Bernie Sanders dalam pidatonya di Senat menekankan bahwa kekejaman yang terjadi di Gaza tidak dapat dibiarkan, terlebih jika tindakan tersebut didukung oleh senjata dan dana pajak rakyat Amerika Serikat. Sanders mengungkapkan bahwa dalam satu tahun terakhir, AS telah memberikan bantuan militer senilai 18 miliar dolar AS kepada Israel, yang juga digunakan untuk serangan terhadap warga sipil di Gaza. Dia berargumen bahwa keterlibatan AS dalam kekejaman ini harus dihentikan, dan itulah inti dari resolusi yang diajukan.
Namun, sejumlah senator yang menentang resolusi tersebut berpendapat bahwa menghentikan penjualan senjata akan mengurangi akurasi senjata yang digunakan Israel untuk melawan teroris. Senator Republik Ted Budd berkomentar bahwa Sanders lebih memilih Israel menggunakan senjata yang kurang akurat, yang justru dapat meningkatkan risiko kerusakan lebih lanjut, terutama di wilayah yang dipenuhi dengan warga sipil yang dijadikan perisai manusia oleh Hamas.
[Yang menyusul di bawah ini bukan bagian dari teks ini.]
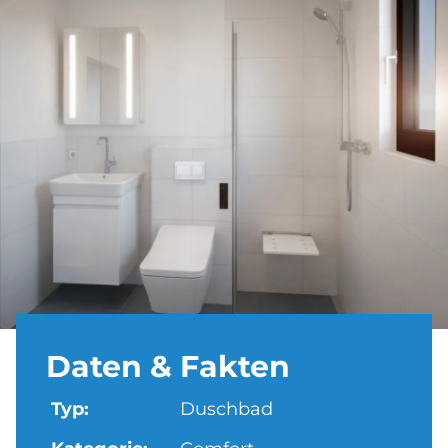
Da­ten & Fak­ten
Typ:
Duschbad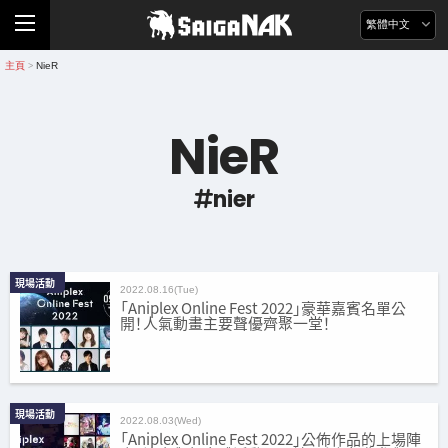
繁體中文
主頁
NieR
>
NieR
nier
現場活動
2022.08.16(Tue)
「Aniplex Online Fest 2022」豪華嘉賓名單公
開！人氣動畫主要聲優齊聚一堂！
現場活動
2022.08.03(Wed)
「Aniplex Online Fest 2022」公佈作品的上場陣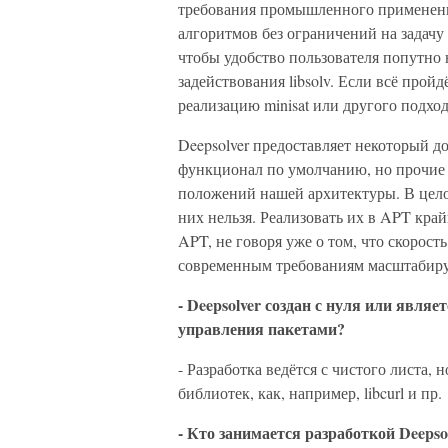
требования промышленного применен
алгоритмов без ограничений на задачу 
чтобы удобство пользователя попутно н
задействования libsolv. Если всё про
реализацию minisat или другого подхо
Deepsolver предоставляет некоторый
функционал по умолчанию, но прочие 
положений нашей архитектуры. В цело
них нельзя. Реализовать их в APT кра
APT, не говоря уже о том, что скорос
современным требованиям масштабиру
- Deepsolver создан с нуля или явля
управления пакетами?
- Разработка ведётся с чистого листа,
библиотек, как, например, libcurl и пр.
- Кто занимается разработкой Deeps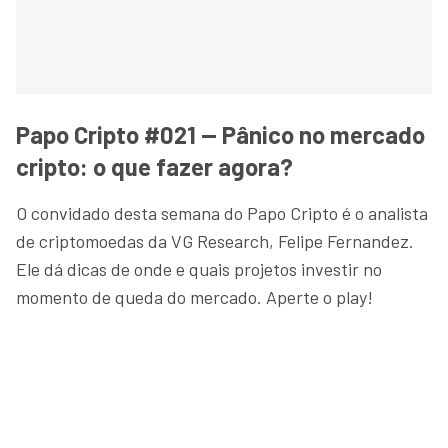
Papo Cripto #021 — Pânico no mercado
cripto: o que fazer agora?
O convidado desta semana do Papo Cripto é o analista
de criptomoedas da VG Research, Felipe Fernandez.
Ele dá dicas de onde e quais projetos investir no
momento de queda do mercado. Aperte o play!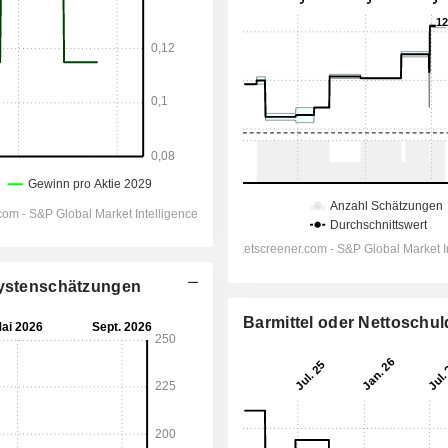
alystenschätzungen
Barmittel oder Nettoschu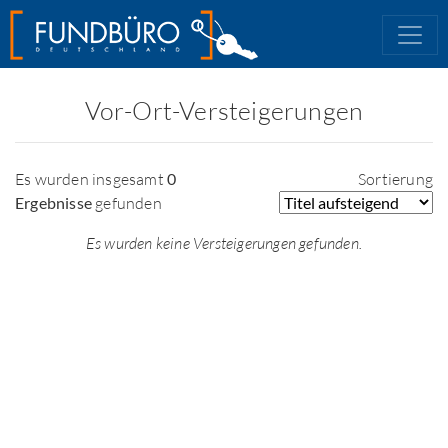
Vor-Ort-Versteigerungen
Es wurden insgesamt
0
Sortierung
Ergebnisse
gefunden
Es wurden keine Versteigerungen gefunden.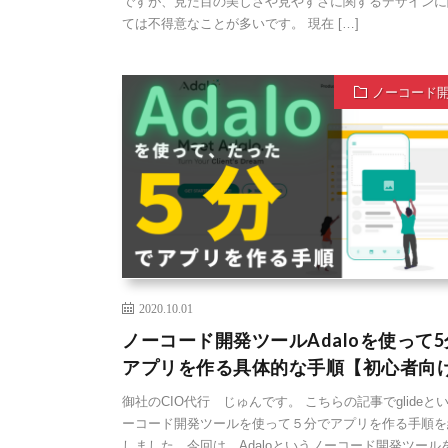
ですが、見た目の美しさや見やすさに関するデザインに
ては不得意なことが多いです。 現在 […]
ノーコード
2020.10.01
ノーコード開発ツールAdaloを使って
アプリを作る具体的な手順【初心者向
御社のCIO代行 じゅんです。 こちらの記事でglideと
ーコード開発ツールを使って５分でアプリを作る手順を
しました。今回は、Adaloというノーコード開発ツール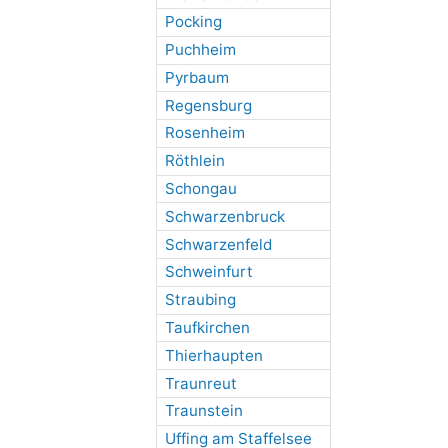
Pocking
Puchheim
Pyrbaum
Regensburg
Rosenheim
Röthlein
Schongau
Schwarzenbruck
Schwarzenfeld
Schweinfurt
Straubing
Taufkirchen
Thierhaupten
Traunreut
Traunstein
Uffing am Staffelsee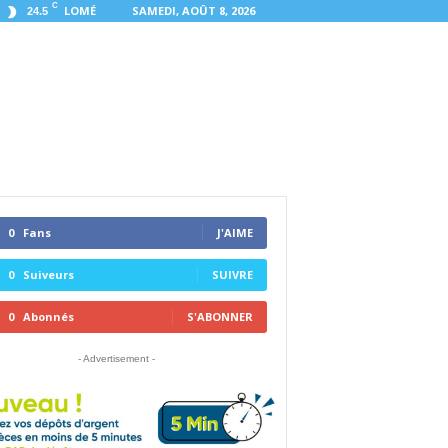
C
LOMÉ
SAMEDI, AOÛT 8, 2026
24.5
0
Fans
J'AIME
0
Suiveurs
SUIVRE
0
Abonnés
S'ABONNER
- Advertisement -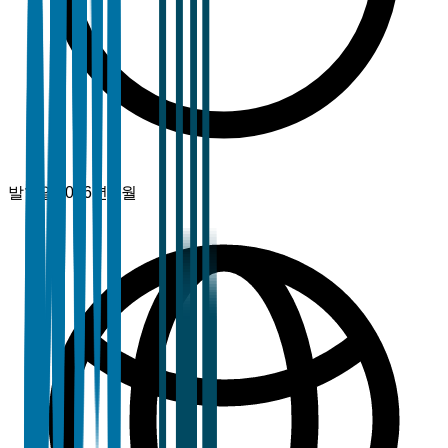
발행일
2026년 4월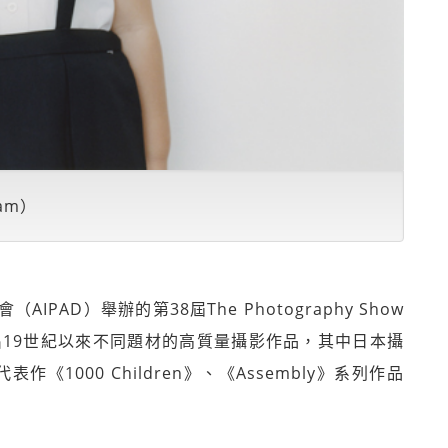
ram）
PAD）舉辦的第38屆The Photography Show
出19世紀以來不同題材的高質量攝影作品，其中日本攝
表作《1000 Children》、《Assembly》系列作品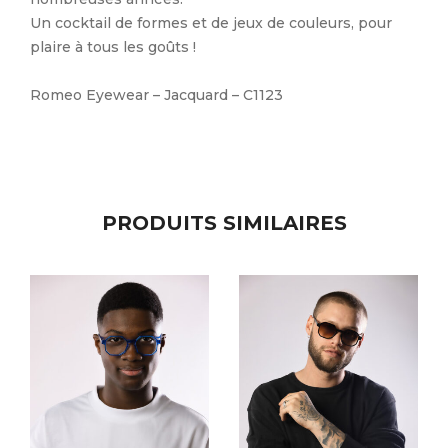
Un cocktail de formes et de jeux de couleurs, pour
plaire à tous les goûts !
Romeo Eyewear – Jacquard – C1123
PRODUITS SIMILAIRES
Senator Sanders menanggapi pernyataan tersebut dengan menyebutkan bahwa JDAM, yang dianggap sebagai senjata berpemandu pintar, telah digunakan oleh Israel untuk menyerang fasilitas yang dihuni oleh pengungsi, termasuk sekolah-sekolah yang dikelola PBB. Serangan ini menyebabkan banyak warga sipil tak bersalah tewas, yang menurut Sanders membuktikan bahwa senjata berpemandu pintar pun tidak menjamin keselamatan warga sipil jika digunakan secara tidak tepat.
Di sisi lain, Scott Paul, direktur program perdamaian dan keamanan di Oxfam America, menyatakan kekecewaannya atas kegagalan resolusi tersebut. Meski demikian, ia melihat bahwa semakin banyak senator Demokrat dan masyarakat Amerika yang tidak ingin terlibat dalam tindakan kekerasan yang dilakukan oleh Israel di Gaza. Paul berharap bahwa meskipun pemungutan suara ini tidak menghasilkan perubahan yang cepat, hal itu menunjukkan komitmen masa depan Amerika Serikat untuk mendukung solusi yang lebih bermartabat bagi warga Palestina dan Israel.
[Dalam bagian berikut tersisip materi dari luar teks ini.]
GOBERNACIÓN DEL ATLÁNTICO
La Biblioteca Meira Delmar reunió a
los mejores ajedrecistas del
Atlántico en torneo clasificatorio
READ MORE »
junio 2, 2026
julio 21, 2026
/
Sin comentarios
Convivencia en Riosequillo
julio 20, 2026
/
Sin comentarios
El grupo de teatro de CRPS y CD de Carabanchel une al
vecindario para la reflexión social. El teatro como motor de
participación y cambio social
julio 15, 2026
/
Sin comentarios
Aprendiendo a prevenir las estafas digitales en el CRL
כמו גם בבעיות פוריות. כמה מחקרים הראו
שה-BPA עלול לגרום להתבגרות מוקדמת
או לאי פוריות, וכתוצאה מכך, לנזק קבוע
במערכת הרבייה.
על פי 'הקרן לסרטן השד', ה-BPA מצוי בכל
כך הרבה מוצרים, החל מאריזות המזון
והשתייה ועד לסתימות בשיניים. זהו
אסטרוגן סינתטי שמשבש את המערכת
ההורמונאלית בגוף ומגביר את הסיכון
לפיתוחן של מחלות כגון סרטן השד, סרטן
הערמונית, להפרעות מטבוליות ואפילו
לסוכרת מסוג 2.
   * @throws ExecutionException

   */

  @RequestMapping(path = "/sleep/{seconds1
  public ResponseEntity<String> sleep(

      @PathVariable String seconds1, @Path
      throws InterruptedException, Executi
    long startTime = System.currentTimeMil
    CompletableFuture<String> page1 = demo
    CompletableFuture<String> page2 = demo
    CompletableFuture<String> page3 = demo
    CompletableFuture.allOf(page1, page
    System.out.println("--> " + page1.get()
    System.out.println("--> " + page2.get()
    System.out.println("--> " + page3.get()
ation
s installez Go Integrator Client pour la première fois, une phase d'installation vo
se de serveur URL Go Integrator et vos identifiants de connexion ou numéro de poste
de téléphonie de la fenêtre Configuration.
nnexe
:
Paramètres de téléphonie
Konflik yang berlangsung lebih dari satu tahun di Gaza telah mengakibatkan lebih dari 44.000 kematian, mayoritas korban adalah perempuan dan anak-anak. Pembatasan Israel terhadap pengiriman bantuan kemanusiaan yang sangat dibutuhkan telah memperburuk situasi yang semakin kritis di Gaza. Keputusan Senat AS untuk menolak resolusi ini menunjukkan keteguhan dalam mendukung kebijakan luar negeri yang pro-Israel, meskipun ada kekhawatiran yang semakin berkembang terkait dampaknya terhadap warga sipil Palestina.